Le Président Sylvanus Olympio en compagnie de Kennedy des Etats-Unis
Saura-t-on un jour, près de 60 ans après, la vérité sur l’assassinat du premier président du Togo, Sylvanus Olympio ? En tout cas, la famille du Père de l’indépendance du Togo veut que la lumière soit faite sur le premier coup d’Etat sanglant qu’a connu le continent noir. Elle vient d’adresser une demande pour avoir accès aux archives officielles de la France, pays qui est au cœur de cet assassinat.

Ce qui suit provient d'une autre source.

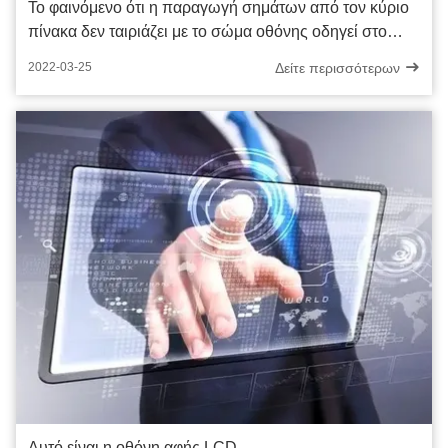
Το φαινόμενο ότι η παραγωγή σημάτων από τον κύριο
πίνακα δεν ταιριάζει με το σώμα οθόνης οδηγεί στο
φαινόμενο ότι η οθόνη είναι θολωμένη και μαύρη
Δείτε περισσότερων
2022-03-25
Αυτό είναι η οθόνη αφής LCD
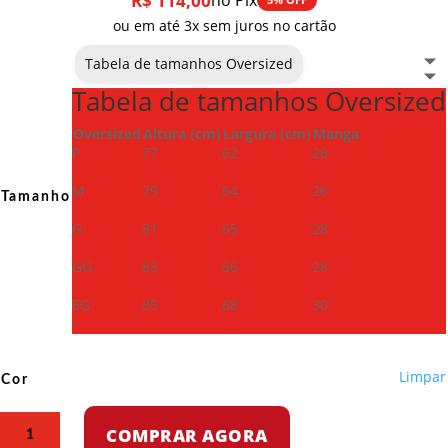
R$
114,00
no Pix
ou em até 3x sem juros no cartão
Tabela de tamanhos Oversized
Tabela de tamanhos Oversized
Oversized
Altura (cm)
Largura (cm)
Manga
P
77
62
26
M
79
64
26
Tamanho
G
81
65
28
GG
83
66
28
EG
85
68
30
Limpar
Cor
Camiseta
COMPRAR AGORA
Oversized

Dans la soirée du 12 janvier 1963 un quarteron de demi-solde démobilisé de la guerre d’Indochine manipulé par la France, entre au domicile du Président Sylvanus Olympio, domicile qui jouxte avec la résidence de l’Ambassade des Etats-Unis à Lomé. Après des recherches infructueuses toute la nuit, le groupe de militaire s’apprête à rentrer quand ils ont finalement localisé au petit matin le président dans une voiture dans la cour de l’Ambassade. Dans la foulée, trois coups de feu retentissent et abattent le président. On ne sait pas plus sur les conditions de cet assassinat si ce n’est quelques jours plus tard, Etienne Gnassingbé Eyadema, revendiquera plus tard la paternité de cet assassinat avant de faire revirement.
« Nous voulons savoir ce qui s’est passé entre le 12 janvier à 18h, heure à laquelle ma mère, qui était la belle-mère de Sylvanus Olympio, l’a quitté, et le 13 janvier à 7h, moment de son décès », a déclaré Jean-Sylvanus Olympio, neveu du président, chargé par la famille de mener les recherches nécessaires pour lever les nombreuses zones d’ombre qui entoure ce meurtre.
La France est au cœur de ce meurtre car au lendemain de son assassinat, Sylvanus Olympio prévoyait sortir du F CFA et battre la monnaie togolaise, une entreprise vue de mauvais œil à l’Elysée. Il se susurre que ces soldats démobilisés auraient reçu un soutien de Paris.
La famille Olympio souhaite des éclaircissements sur le rôle joué par des officiers français présents à Lomé ce jour-là et sur la responsabilité d’Etienne Eyadema Gnassingbé, l’un des « démobilisés » : il a revendiqué le meurtre au lendemain des faits mais s’est dédit trente ans plus tard-personne d’autre ne s’est jamais exprimé sur la question.
Selon les archives américaines étudiées par la chercheuse britannique Kate Skinner, la France a milité pour qu’il n’y ait pas d’enquête indépendante réclamée par quelques dirigeants africains.
Au moment où la République démocratique du Congo (RDC) s’affaire à faire rentrer les restes du Premier ministre Patrice Lumumba, une dent, les Togolais pourront-ils connaitre eux aussi avant la célébration des 60 ans de disparition de leur premier président la vérité sur cet assassinat ?
Aujourd’hui que tous les acteurs de cette histoire sont autre-tombes il urge que la Vérité soit connue. Pour les générations futures. C’est un devoir de mémoire.